The local copy of the Perl ZIP file then needs to be unpacked, for example using the Ionic.Zip.dll from CodePlex. The unpacked Perl distribution has a size of ca. 190MB, so reserving local storage of 250MB sounds reasonable.

<ServiceDefinition ...>
  <WorkerRole name="WorkerRole">
     ...
    <LocalResources>
      <LocalStorage name="PerlDir" 
cleanOnRoleRecycle="false" 
sizeInMB="250" />
    </LocalResources>
  </WorkerRole>
</ServiceDefinition>

In your worker role, you can fetch the corresponding directory

string perlfolder = RoleEnvironment.GetLocalResource("PerlDir").RootPath;

 Using Ionic.Zip.dll, you quickly unzip if necessary:

using (var zip = new ZipFile(localPerlArchiveFilename))
{
   zip.ExtractAll(perlfolder,
      ExtractExistingFileAction.DoNotOverwrite);
}

Running the script

When you look at the Perl distribution, it ships with a file called ‘portableshell.bat’. The main thing it does is that it adds the appropriate folders to the Path environment variable. The following subfolders need to be in the path:

  • "perl\site\bin",
  • "perl\bin" and
  • "c\bin"
string perlfolder = RoleEnvironment.GetLocalResource("PerlDir").RootPath; 
string currentDir = (new DirectoryInfo(".")).FullName;


ProcessStartInfo psi = new ProcessStartInfo()
{
    Arguments = perlcommandline,
    CreateNoWindow = true,
    UseShellExecute = false,
    RedirectStandardOutput = true,
    RedirectStandardError = true
};

string[] relPathExtensions = new[] { @"perl\site\bin",
@"perl\bin", @"c\bin" };
IEnumerable<string> pathExtensions = relPathExtensions
    .Select(p => Path.Combine(currentDir, perlfolder, p));
string path = psi.EnvironmentVariables["Path"];
List<string> pathSegments = new List<string>();
pathSegments.AddRange(path.Split(';'));
pathSegments.AddRange(pathExtensions);
path = string.Join(";", pathSegments);
psi.EnvironmentVariables["Path"] = path;
   
string pathToPerlExecutable = Path.Combine(
currentDir, perlfolder, @"perl\bin\perl.exe");
pathToPerlExecutable = (new FileInfo(pathToPerlExecutable)).FullName;
psi.FileName = pathToPerlExecutable;

When launching Perl, you use the executable in "perl\bin\perl.exe".

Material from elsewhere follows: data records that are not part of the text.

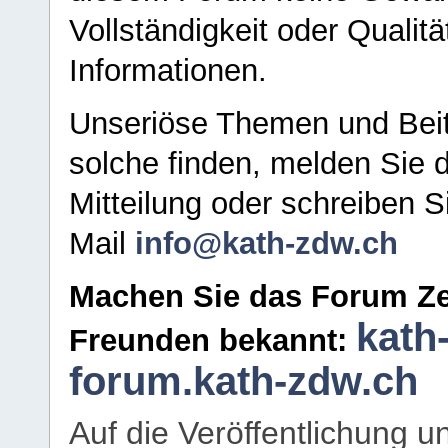
Vollständigkeit oder Qualitä
Informationen.
Unseriöse Themen und Beit
solche finden, melden Sie d
Mitteilung oder schreiben S
Mail
info@kath-zdw.ch
Machen Sie das Forum Ze
kath
Freunden bekannt:
forum.kath-zdw.ch
Auf die Veröffentlichung 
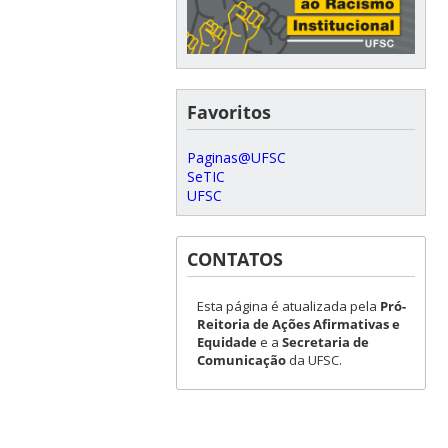
Favoritos
Paginas@UFSC
SeTIC
UFSC
CONTATOS
Esta página é atualizada pela
Pró-
Reitoria de Ações Afirmativas e
Equidade
e a
Secretaria de
Comunicação
da UFSC.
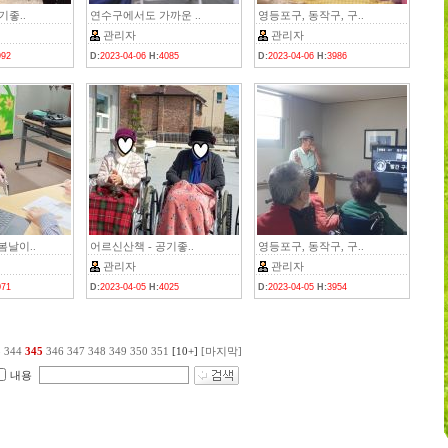
기좋..
연수구에서도 가까운 ..
영등포구, 동작구, 구..
관리자
관리자
992
D:
2023-04-06
H:
4085
D:
2023-04-06
H:
3986
봄날이..
어르신산책 - 공기좋..
영등포구, 동작구, 구..
관리자
관리자
071
D:
2023-04-05
H:
4025
D:
2023-04-05
H:
3954
3
344
345
346
347
348
349
350
351
[10+]
[마지막]
내용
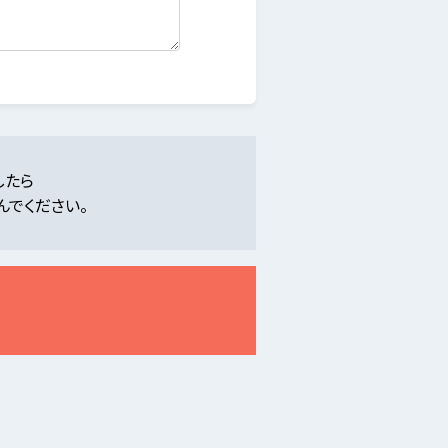
したら
んでください。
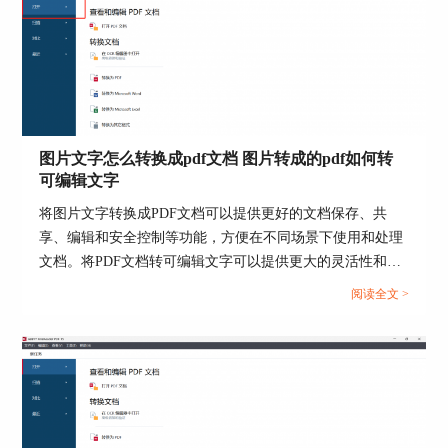
识别语言，使其拥有高准确度的识别结果，配合可
纠正图像缺陷的图像编辑器，让图像的识别变得更
加简单、准确。
图片文字怎么转换成pdf文档 图片转成的pdf如何转
可编辑文字
将图片文字转换成PDF文档可以提供更好的文档保存、共
享、编辑和安全控制等功能，方便在不同场景下使用和处理
文档。将PDF文档转可编辑文字可以提供更大的灵活性和便
利性，使你能够更轻松地处理和利用PDF中的文本内容。...
阅读全文 >
图5：ABBYY FineReader PDF 15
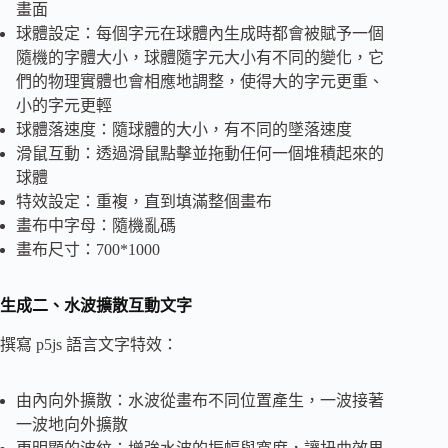
畫面
球體設定：每個字元在球體內生成時都會被賦予一個
隨機的字體大小，球體隨字元大小有不同的變化，它
們的物理實體也會相應地調整，使得大的字元更重、
小的字元更輕
球體落速度：隨球體的大小，有不同的墜落速度
滑鼠互動：透過滑鼠點擊並拖動任何一個堆積起來的
球體
特效設定：重複，直到填滿整個畫布
畫布中字母：隨機亂碼
畫布尺寸：700*1000
生成二、水波擴散互動文字
撰寫 p5js 語言文字特效：
由內向外擴散：水波從畫布不同位置產生，一波接著
一波地向外擴散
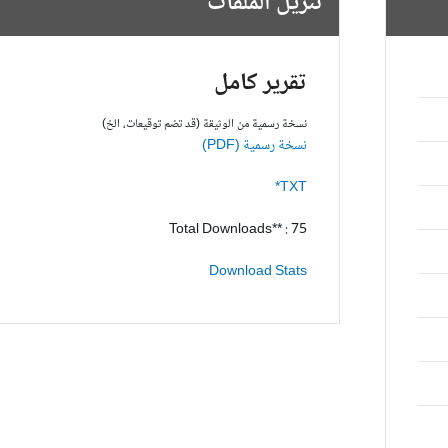
تنزيل الملفات
تقرير كامل
نسخة رسمية من الوثيقة (قد تضم توقيعات، الخ)
نسخة رسمية (PDF)
TXT*
Total Downloads** : 75
Download Stats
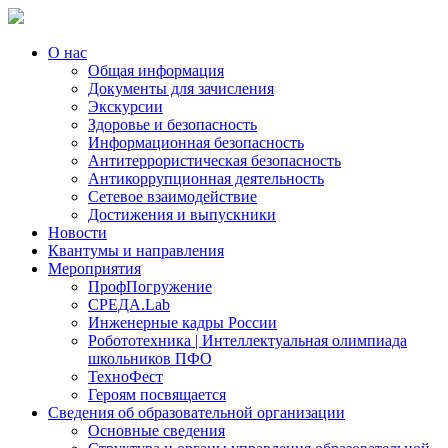
О нас
Общая информация
Документы для зачисления
Экскурсии
Здоровье и безопасность
Информационная безопасность
Антитеррористическая безопасность
Антикоррупционная деятельность
Сетевое взаимодействие
Достижения и выпускники
Новости
Квантумы и направления
Мероприятия
ПрофПогружение
СРЕДА.Lab
Инженерные кадры России
Робототехника | Интеллектуальная олимпиада
школьников ПФО
ТехноФест
Героям посвящается
Сведения об образовательной организации
Основные сведения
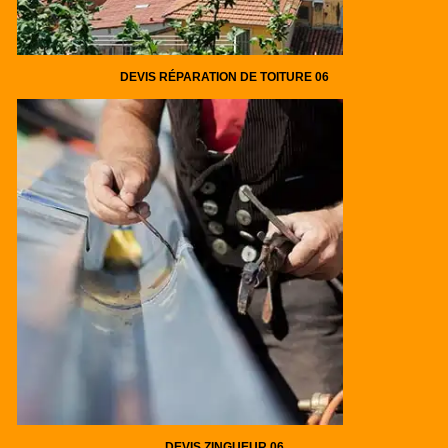
DEVIS RÉPARATION DE TOITURE 06
DEVIS ZINGUEUR 06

Given that your script is running at a remote location (in a Microsoft data center), you need to ensure that you capture the output (stdout / stderr) of the script. In the code snippet below, I’m just tracing it into Azure diagnostics.

ProcessStartInfo psi = ...
Process process = Process.Start(psi);
string stdout = process.StandardOutput.ReadToEnd();
string stderr = process.StandardError.ReadToEnd();
Trace.TraceInformation("Script output: " + stdout);
Trace.TraceError("Script error output: " + stderr);

Summary

What you should take away from this article is that running Perl on the Azure is a very straightforward experience: get and install Perl, setup the execution environment for your process, and here you go… Just launch Perl.

To see concepts illustrated, feel free to use the attached sample solution to try it out yourself.